The ordinance applies to public and clinical healthcare service providers such as doctors, nurses, paramedical workers, community health workers, and those who are authorized to adopt outbreak preventive measures under the Epidemic Diseases Act.
III. Protection of Advocates
Advocates are recognized as the defenders of the legal system and are considered an important part of the judicial system all over the country. They are the voices that have a significant impact on the judiciary and society as a whole. Nonetheless, there are several cases of physical assault against advocates occurring across the country.
Mr. Rajiv Dhawan, a senior lawyer in the Supreme Court of India, described how he was beaten and harassed while representing the appellants in the Ayodhya Babri Masjid case.
While the majority of such acts of violence occur as a result of the cases that lawyers take on, there are no specific safety nets protecting lawyers from these horrible acts. As a result, lawyers are hesitant to take on cases that could jeopardize their life, or cases involving parties such as terrorists, rapists, and others who face uncontrollable societal rage.
A plea was filed stating that currently there is no Advocate Protection Act for protection of advocates in India and a demand for a law for their protection was made through a countrywide strike by the Advocates.
Democracy is primarily based on free debate and open discussion, as this is the only way for the government to be held accountable in a democratic environment. If democracy implies government of the people, by the people, it is self-evident that every citizen must have the right to participate in the democratic process, and that free and open discussion of public issues is necessary to enable him to wisely use his right to vote.

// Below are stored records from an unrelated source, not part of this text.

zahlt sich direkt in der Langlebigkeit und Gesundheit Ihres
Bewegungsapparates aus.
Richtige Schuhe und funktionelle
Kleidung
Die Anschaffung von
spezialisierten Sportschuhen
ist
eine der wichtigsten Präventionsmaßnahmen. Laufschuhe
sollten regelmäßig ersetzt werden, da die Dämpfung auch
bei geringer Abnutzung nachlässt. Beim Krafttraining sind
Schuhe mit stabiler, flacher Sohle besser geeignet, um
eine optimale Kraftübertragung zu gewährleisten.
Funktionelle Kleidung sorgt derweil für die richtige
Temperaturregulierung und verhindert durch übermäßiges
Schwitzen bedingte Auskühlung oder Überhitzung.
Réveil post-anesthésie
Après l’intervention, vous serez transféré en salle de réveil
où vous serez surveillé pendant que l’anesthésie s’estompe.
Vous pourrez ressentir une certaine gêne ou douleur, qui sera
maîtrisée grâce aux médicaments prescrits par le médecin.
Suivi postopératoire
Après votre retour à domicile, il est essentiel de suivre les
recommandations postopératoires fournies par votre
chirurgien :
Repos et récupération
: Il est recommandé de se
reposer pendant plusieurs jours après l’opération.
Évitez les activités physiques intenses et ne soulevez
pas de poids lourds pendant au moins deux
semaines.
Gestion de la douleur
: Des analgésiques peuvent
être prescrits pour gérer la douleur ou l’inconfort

While crystallizing the relationship between a democratic society and freedom of speech, the Hon'ble Supreme Court opined that in a democratic environment, it is the people's right to be kept informed about current political, social, economic, and cultural life, as well as the important issues of the day, to consider and form a broad opinion about the same.
The Supreme Court held in the case of S. Khusboo v. Kanniamal & Anr., that morality and criminality do not coexist, and that free flow of ideas in a society makes citizens well informed, which leads to good governance.

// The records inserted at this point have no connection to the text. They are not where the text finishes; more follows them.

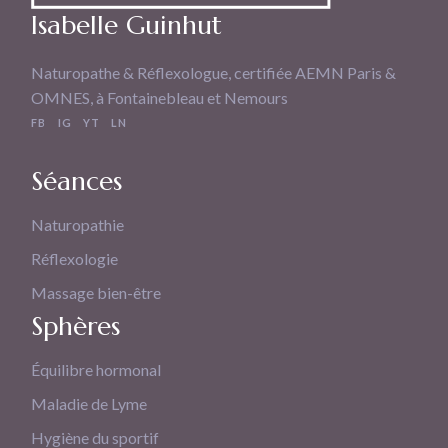
Isabelle Guinhut
Naturopathe & Réflexologue, certifiée AEMN Paris &
OMNES, à Fontainebleau et Nemours
FB
IG
YT
LN
Séances
Naturopathie
Réflexologie
Massage bien-être
Sphères
Équilibre hormonal
Maladie de Lyme
Hygiène du sportif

It is critical for a democracy's proper functioning that citizens engage in constructive criticism or debates, pointing out flaws in the government's policies. Although the expressions employed in such ideas may be harsh and disagreeable to some, this does not make the actions seditious. Only in cases where the objective is to disrupt public order or overthrow the government by violence and criminal means should then Section 124A be used. Seditiousness cannot be applied to every irresponsible exercise of the right to free speech and expression. A person should not be prosecuted for merely voicing an opinion that is contrary to the current government's policies.
Certain issues need to be addressed which are-
a) Given that 124A was instituted by the British to oppress Indians, how far is it justified today, and shouldn't it be redefined in a country like India, which is the world's greatest democracy?
b) To what extent can citizens exercise their freedom to speech, and at what point does this freedom to speech become hate speech?
c) What precautions could be taken to prevent the section from being abused?
d) How do you strike a compromise between the IPC's s.124A and the right to freedom of expression?